**Required work:** From the top of the entries, reproduce each line exactly, stopping after the line that contains "Заменици на Претседателот на Владата". Omit pictures.

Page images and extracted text
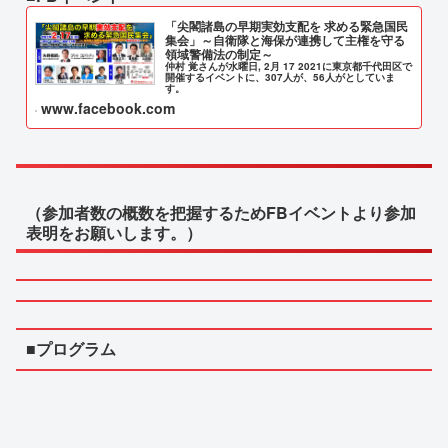
「尖閣諸島の早期実効支配を 求める緊急国民
集会」～自衛隊と海保が連携して主権を守る
領域警備法の制定～
仲村 覚さんが水曜日, 2月 17 2021に東京都千代田区で
開催するイベントに、307人が、56人がとしていま
す。
www.facebook.com
（参加者数の概数を把握するためFBイベントより参加
表明をお願いします。）
■プログラム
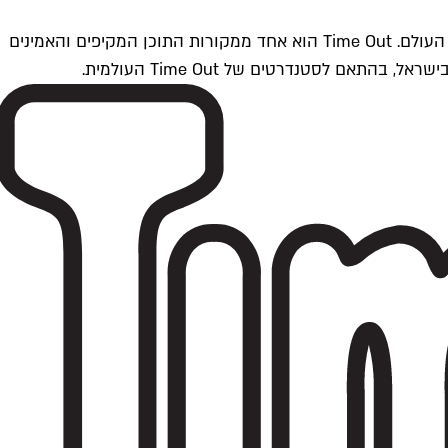
Time Outתל אביב הוא חלק מרשת Time Out Global — רשת מדיה בינלאומית הפועלת ב-360 ערים מרכזיות וב-60 מדינות ברחבי העולם. Time Out הוא אחד ממקורות התוכן המקיפים והאמינים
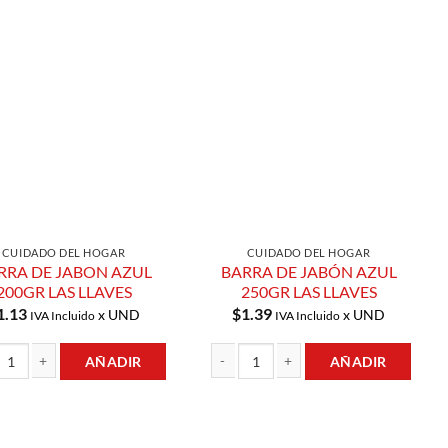
Añadir a
Añadir a
Lista de
Lista de
Compras
Compras
CUIDADO DEL HOGAR
CUIDADO DEL HOGAR
RRA DE JABON AZUL
BARRA DE JABÓN AZUL
200GR LAS LLAVES
250GR LAS LLAVES
1.13
$
1.39
x UND
x UND
IVA Incluido
IVA Incluido
AÑADIR
AÑADIR
dad
 DE JABON AZUL 200GR LAS LLAVES cantidad
BARRA DE JABÓN AZUL 250GR LAS LLAV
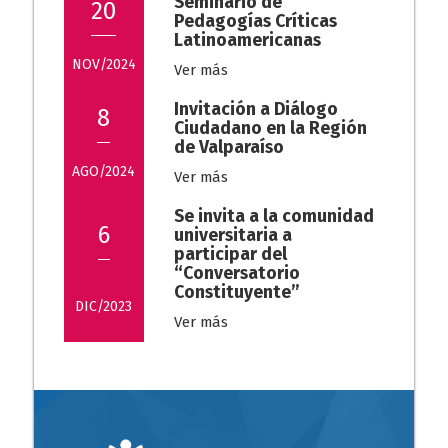
Seminario de
20
Pedagogías Críticas
Latinoamericanas
NOV/2024
Ver más
Invitación a Diálogo
8
Ciudadano en la Región
de Valparaíso
AGO/2024
Ver más
Se invita a la comunidad
6
universitaria a
participar del
“Conversatorio
Constituyente”
DIC/2023
Ver más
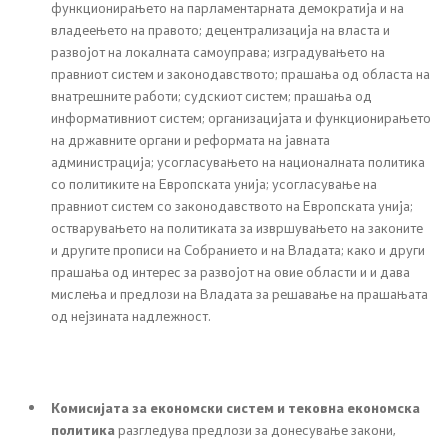
Канцеларија на Претседателот на Владата
функционирањето на парламентарната демократија и на
владеењето на правото; децентрализација на власта и
развојот на локалната самоуправа; изградувањето на
Заменици на Претседателот на Владата
правниот систем и законодавството; прашања од областа на
внатрешните работи; судскиот систем; прашања од
Состав на Владата
информативниот систем; организацијата и функционирањето
на државните органи и реформата на јавната
Министерства
администрација; усогласувањето на националната политика
со политиките на Европската унија; усогласување на
правниот систем со законодавството на Европската унија;
СОЗР
остварувањето на политиката за извршувањето на законите
и другите прописи на Собранието и на Владата; како и други
Комисии
прашања од интерес за развојот на овие области и и дава
мислења и предлози на Владата за решавање на прашањата
Органи во состав
од нејзината надлежност.
Национални координатори
Генерален Секретаријат
Комисијата за економски систем и тековна економска
политика
разгледува предлози за донесување закони,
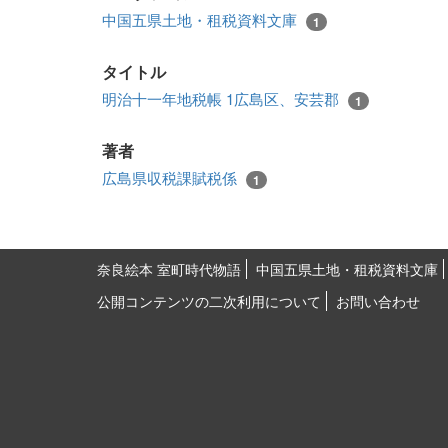
中国五県土地・租税資料文庫
1
タイトル
明治十一年地税帳 1広島区、安芸郡
1
著者
広島県収税課賦税係
1
奈良絵本 室町時代物語
中国五県土地・租税資料文庫
公開コンテンツの二次利用について
お問い合わせ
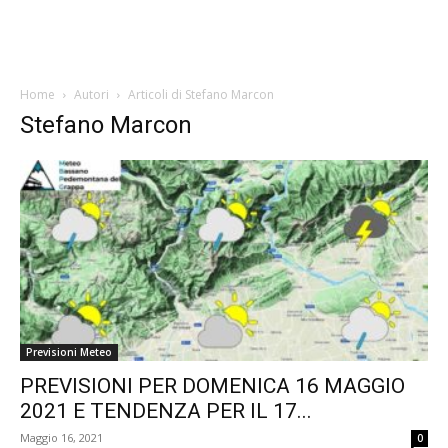
Home
Autori
Articoli di Stefano Marcon
Stefano Marcon
Previsioni Meteo
PREVISIONI PER DOMENICA 16 MAGGIO
2021 E TENDENZA PER IL 17...
Maggio 16, 2021
0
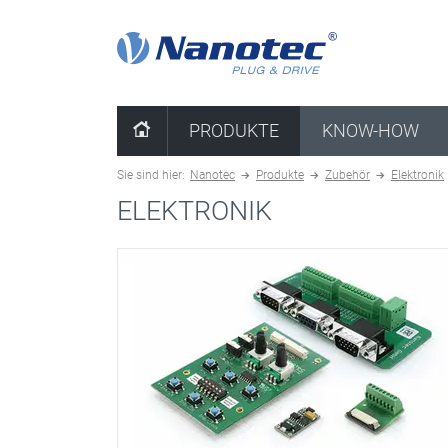
Kombination löschen
PRODUKTE
KNOW-HOW
Sie sind hier:
Nanotec
Produkte
Zubehör
Elektronik
ELEKTRONIK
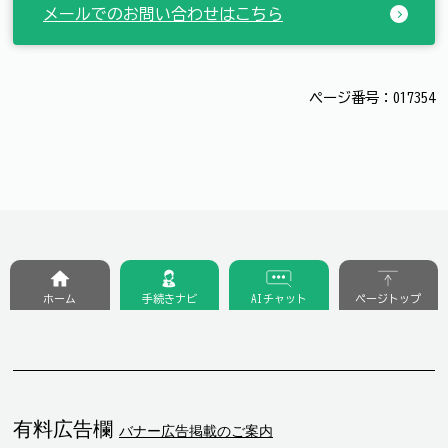
メールでのお問い合わせはこちら
ページ番号：017354
ホーム
手続きナビ
AIチャット
ページトップ
有料広告欄
バナー広告掲載のご案内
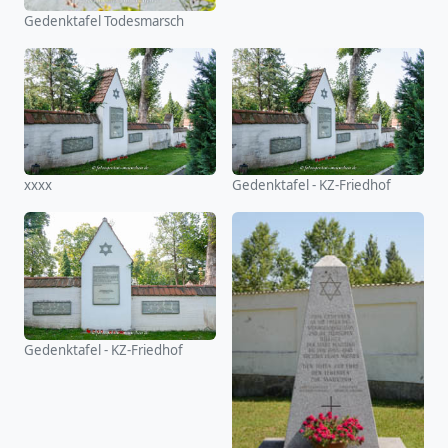
Gedenktafel Todesmarsch
xxxx
Gedenktafel - KZ-Friedhof
Gedenktafel - KZ-Friedhof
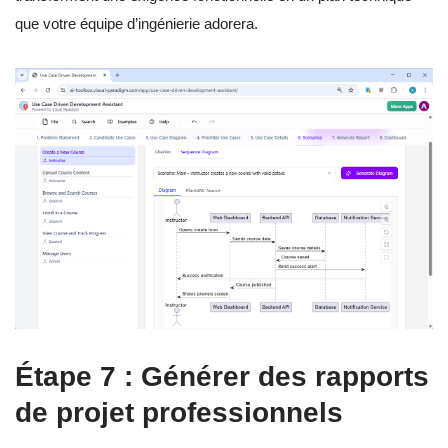
que votre équipe d’ingénierie adorera.
Étape 7 : Générer des rapports
de projet professionnels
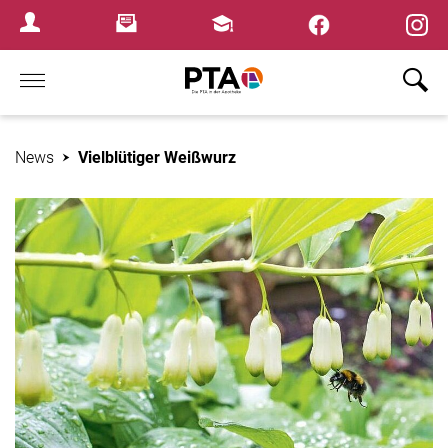
×
Newsletter
Fortbildungen
Login Menu
Home
News
Vielblütiger Weißwurz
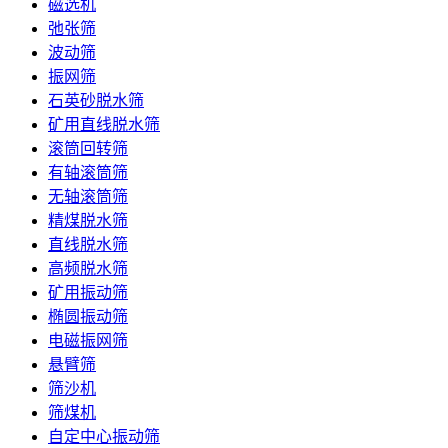
磁选机
弛张筛
波动筛
振网筛
石英砂脱水筛
矿用直线脱水筛
滚筒回转筛
有轴滚筒筛
无轴滚筒筛
精煤脱水筛
直线脱水筛
高频脱水筛
矿用振动筛
椭圆振动筛
电磁振网筛
悬臂筛
筛沙机
筛煤机
自定中心振动筛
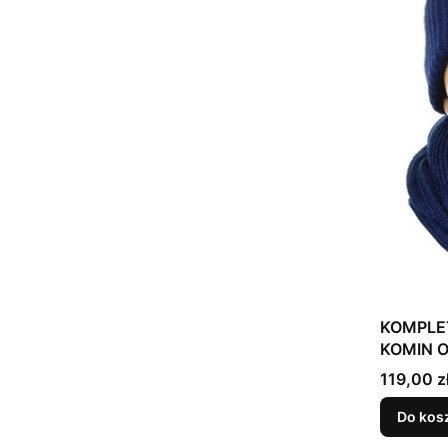
KOMPLET
KOMIN O
Cena
119,00 z
Do kos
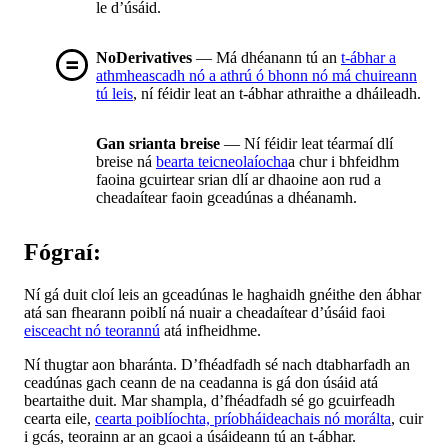
le d’úsáid.
NoDerivatives
— Má dhéanann tú an
t-ábhar a
athmheascadh nó a athrú ó bhonn nó má chuireann
tú leis
, ní féidir leat an t-ábhar athraithe a dháileadh.
Gan srianta breise
— Ní féidir leat téarmaí dlí
breise ná
bearta teicneolaíocha
a chur i bhfeidhm
faoina gcuirtear srian dlí ar dhaoine aon rud a
cheadaítear faoin gceadúnas a dhéanamh.
Fógraí:
Ní gá duit cloí leis an gceadúnas le haghaidh gnéithe den ábhar
atá san fhearann poiblí ná nuair a cheadaítear d’úsáid faoi
eisceacht nó teorannú
atá infheidhme.
Ní thugtar aon bharánta. D’fhéadfadh sé nach dtabharfadh an
ceadúnas gach ceann de na ceadanna is gá don úsáid atá
beartaithe duit. Mar shampla, d’fhéadfadh sé go gcuirfeadh
cearta eile,
cearta poiblíochta, príobháideachais nó morálta
, cuir
i gcás, teorainn ar an gcaoi a úsáideann tú an t-ábhar.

**Solution to this task:**
「尖閣諸島の早期実効支配を 求める緊急国民
集会」～自衛隊と海保が連携して主権を守る
領域警備法の制定～
仲村 覚さんが水曜日, 2月 17 2021に東京都千代田区で
開催するイベントに、307人が、56人がとしていま
す。
www.facebook.com
（参加者数の概数を把握するためFBイベントより参加
表明をお願いします。）
■プログラム
Time Outתל אביב הוא חלק מרשת Time Out Global — רשת מדיה בינלאומית הפועלת ב-360 ערים מרכזיות וב-60 מדינות ברחבי העולם. Time Out הוא אחד ממקורות התוכן המקיפים והאמינים
Añadir a
Añadir a
Lista de
Lista de
Compras
Compras
CUIDADO DEL HOGAR
CUIDADO DEL HOGAR
RRA DE JABON AZUL
BARRA DE JABÓN AZUL
200GR LAS LLAVES
250GR LAS LLAVES
1.13
$
1.39
x UND
x UND
IVA Incluido
IVA Incluido
AÑADIR
AÑADIR
dad
 DE JABON AZUL 200GR LAS LLAVES cantidad
BARRA DE JABÓN AZUL 250GR LAS LLAV
Seminario de
20
Pedagogías Críticas
Latinoamericanas
NOV/2024
Ver más
Invitación a Diálogo
8
Ciudadano en la Región
de Valparaíso
AGO/2024
Ver más
Se invita a la comunidad
6
universitaria a
participar del
“Conversatorio
Constituyente”
DIC/2023
Ver más
Канцеларија на Претседателот на Владата
функционирањето на парламентарната демократија и на
владеењето на правото; децентрализација на власта и
развојот на локалната самоуправа; изградувањето на
Заменици на Претседателот на Владата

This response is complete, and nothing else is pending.